FIG. 50 shows an inner net of a spatial network according to the present invention consisting of six rhombiuboctahedra 82 each consisting of one respective rope ring. The rhombicuboctahedra 82 are connected to each other and to the outer net by short chains 77 to whose ends S-shaped hooks (shown in FIGS. 57a and 57b) are secured. In addition, the inner net contains quadrilateral prisms 65a whilst in the middle thereof there is a rhombicuboctahedron having edges 82a of varying length. In this embodiment the inner net has only nodal points 70 consisting of two ropes. As in the other embodiments described above it is possible to employ springs with hooks attached at the ends thereof in place of the S-shaped hooks and in this connection attention is drawn to FIG. 57b. The result is a type of three-dimensional trampoline which is a very important further development of spatial networks according to the present invention in so far as they may be used as sports applicances for adults as well as children. The outer net in such an instance has six vertices and is octahedral in shape the ropes being doubled in the region 106 of the vertices.

FIG. 51 is an exploded view of a further embodiment of a spatial network according to the present invention which is formed by having a polyhedron with n vertices anchored respectively in the middle of an edge of a polyhedron with n edges. A rhombicuboctahedron 82 consisting of single rope ring and with 24 vertices is anchored in a cuboctahedron 79 consisting of one rope ring with 24 edges. The latter, in turn, is anchored in an octahedron 34 consisting of one rope ring. The octahedron 34 is anchored in a tetrahedron 107 two of its six edges comprising double ropes. All the nodal points 71 in this spatial network comprise three ropes.

FIG. 52 shows further embodiment of a spatial network according to the present invention in which the compressively acting elements are inflatable or filled spherical cushions 46 which support one another and put both the inner net 4 and the outer net 34 under tension.
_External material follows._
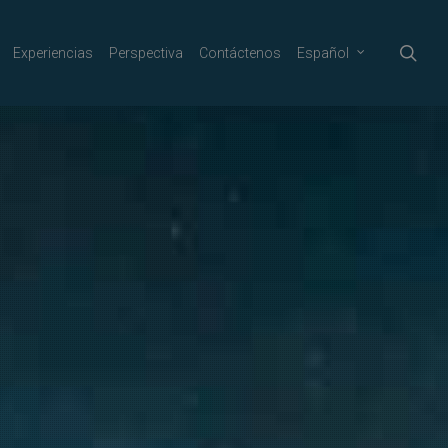
sea
Experiencias
Perspectiva
Contáctenos
Español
To increase the stability of this spatial network, the cushions at the bottom of the spatial network are filled with water or heavy fillers. Such a structure can float or, if the cushions are filled with gas, can fly.

FIG. 53 shows an outer net 34 which is octahedral in shape and which forms part of a spatiaal network according to the present invention. The outer net 34 is stretched by means of six tubular pneumatic compressively acting elements 108.

FIGS. 54a and 54b show a further embodiment of a spatial network according to the present invention with a tubular hose 108 and an internal compressively rigid rod member 98 between which the octahedral outer net 34 is stretched. The compressively rigid rod member 98 may be replaced by one or two further tubular rings or hoses 109 which are positioned perpendicular to the first ubular hose 108 so that the inner net 4 is anchored directly in the tubular hoses via loop-like extensions 136.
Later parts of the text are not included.